Misalnya Cao Cao punya berapa istri? keluarganya berasal dari mana? siapa menantu Guan Yu? apakah ia punya kakak adik? dan seterusnya. Luo Guanzhong tidak menulis semua itu dengan rinci. Ini karena ia lebih memperhatikan masalah negara dan masyarakat.

San Guo Yanyi menulis tentang kekacauan di bawah langit, bergabungnya para pahlawan, hingga muncul 3 tokoh utama, Cao Cao, Liu Bei dan Sun Quan.

Meski novel ini memperlakukan 3 tokoh tersebut secara berbeda, yakni lebih menghormati Liu, mengantagoniskan Cao Cao, dan mengkritik Sun Quan, namun novel ini sangat yakin dengan kesamaan ketiga pihak ini, yakni gigih menuju persatuan.

Setelah Negara terbagi menjadi 3 wilayah, mereka semua tidak merasa puas, semua ingin melanjutkan perjuangan menuju bersatunya Negara; sebuah worldview untuk menuju perdamaian.

Dalam ribuan tahun perjalanan panjangnya, Negara Tiongkok yang kita kenal saat ini tidak hanya sekali mengalami perpecahan. Namun setiap kali mereka terpecah, orang Tiongkok selalu dengan gigih dan dengan pengorbanan yang besar, kembali mewujudkan persatuan yang baru.

Kesimpulannya, novel ini lebih merefleksikan sisi worldview masyarakat Tiongkok.

2. Kisah Batas Air (Water Margin; Shui Hu Zhuan)

Batas Air (水浒传; Shuǐhǔ zhuàn) adalah novel yang menceritakan tentang pemberontakan rakyat jelata.
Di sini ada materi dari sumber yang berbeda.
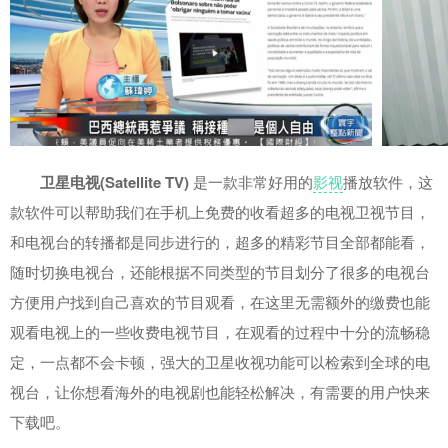
卫星电视(Satellite TV)
是一款非常好用的
影视
播放软件，这
款软件可以帮助我们在手机上免费的收看超多的电视卫视节目，
和电视台的转播都是同步进行的，超多的精彩节目全部都能看，
随时切换电视台，还能根据不同类型的节目划分了很多的电视台
方便用户找到自己喜欢的节目观看，在这里无需额外的缴费也能
观看电视上的一些收费电视节目，在观看的过程中十分的流畅稳
定，一点都不会卡顿，强大的卫星收视功能可以检索到全球的电
视台，让你想看海外的电视剧也能轻松解决，有需要的用户快来
下载吧。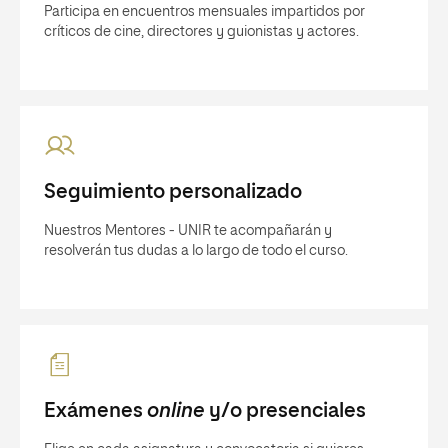
Participa en encuentros mensuales impartidos por
críticos de cine, directores y guionistas y actores.
Seguimiento personalizado
Nuestros Mentores - UNIR te acompañarán y
resolverán tus dudas a lo largo de todo el curso.
Exámenes
online
y/o presenciales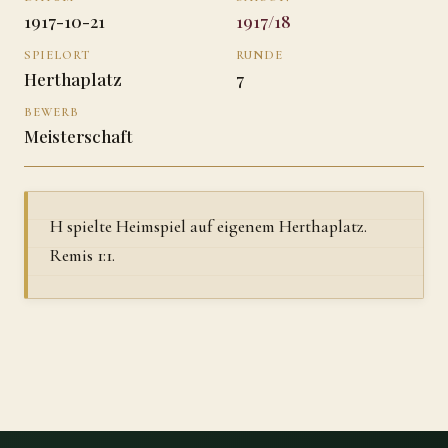
1917-10-21
1917/18
SPIELORT
RUNDE
Herthaplatz
7
BEWERB
Meisterschaft
H spielte Heimspiel auf eigenem Herthaplatz.
Remis 1:1.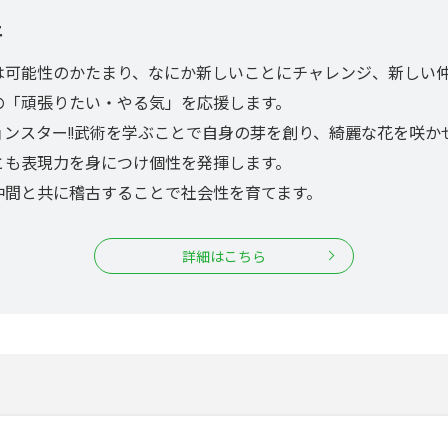
吾
は可能性のかたまり、なにか新しいことにチャレンジ、新しい
の「頑張りたい・やる気」を応援します。
ョンスター!!武術を学ぶことで自身の芽を創り、綺麗な花を咲か
とも表現力を身につけ個性を発揮します。
仲間と共に稽古することで社会性を育てます。
詳細はこちら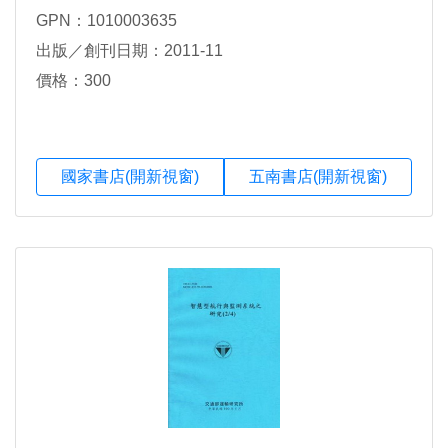
GPN：1010003635
出版／創刊日期：2011-11
價格：300
國家書店(開新視窗)
五南書店(開新視窗)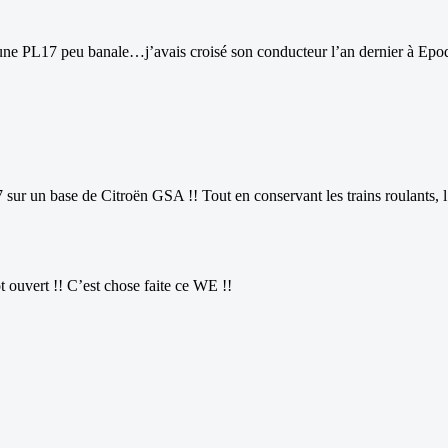
ré une PL17 peu banale…j’avais croisé son conducteur l’an dernier à Ep
17 sur un base de Citroën GSA !! Tout en conservant les trains roulants, l
t ouvert !! C’est chose faite ce WE !!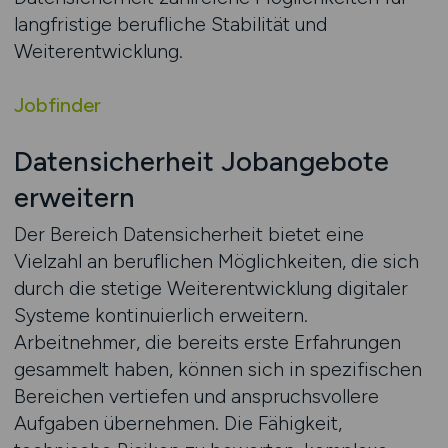
langfristige berufliche Stabilität und
Weiterentwicklung.
Jobfinder
Datensicherheit Jobangebote
erweitern
Der Bereich Datensicherheit bietet eine
Vielzahl an beruflichen Möglichkeiten, die sich
durch die stetige Weiterentwicklung digitaler
Systeme kontinuierlich erweitern.
Arbeitnehmer, die bereits erste Erfahrungen
gesammelt haben, können sich in spezifischen
Bereichen vertiefen und anspruchsvollere
Aufgaben übernehmen. Die Fähigkeit,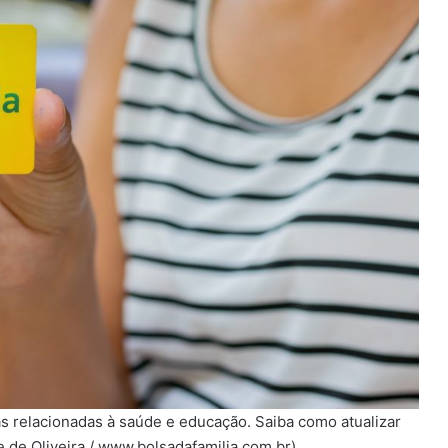
s relacionadas à saúde e educação. Saiba como atualizar
e de Oliveira / www.bolsadafamilia.com.br).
Penulisnya bernama Shi Nai’an (施耐庵), yang hidup pada akhir dinasti Yuan dan awal dinasti Ming (lahir 1296; meninggal 1372 M).

Shi menulis novel ini berdasarkan kisah-kisah yang populer tentang pemberontakan petani yang dipimpin oleh seorang bernama Song Jiang pada akhir masa dinasti Song.

Kisah Batas Air (foto : irssm.com)
Kisah Batas Air, melambangkan perjuangan 108 pendekar Liangshan.

Novel yang dicetak pertama kali pada tahun 1589 M ini menceritakan bagaimana jatuh bangunnya pemberontakan yang dilakukan oleh para petani di wilayah pegunungan Liangshan, di propinsi Shandong, yang dimulai pada tahun 1211 M (masa2 dinasti Song berkuasa).

Novel ini merefleksikan realita sosial mengenai pemberontakan rakyat sipil, yang didorong oleh perlakuan tidak adil dari para pejabat pemerintah.

Novel ini menggambarkan / mengisahkan tentang perjuangan 108 orang pemberontak; yang kemudian dikenal dengan sebutan “108 Pendekar dari Pegunungan Liangshan“.

Beberapa chapter/bab yang terkenal seperti “Wu Song Membunuh Harimau”, dan “Lu Zhishen Mencabut Pohon Willow” masih diadopsi hingga kini.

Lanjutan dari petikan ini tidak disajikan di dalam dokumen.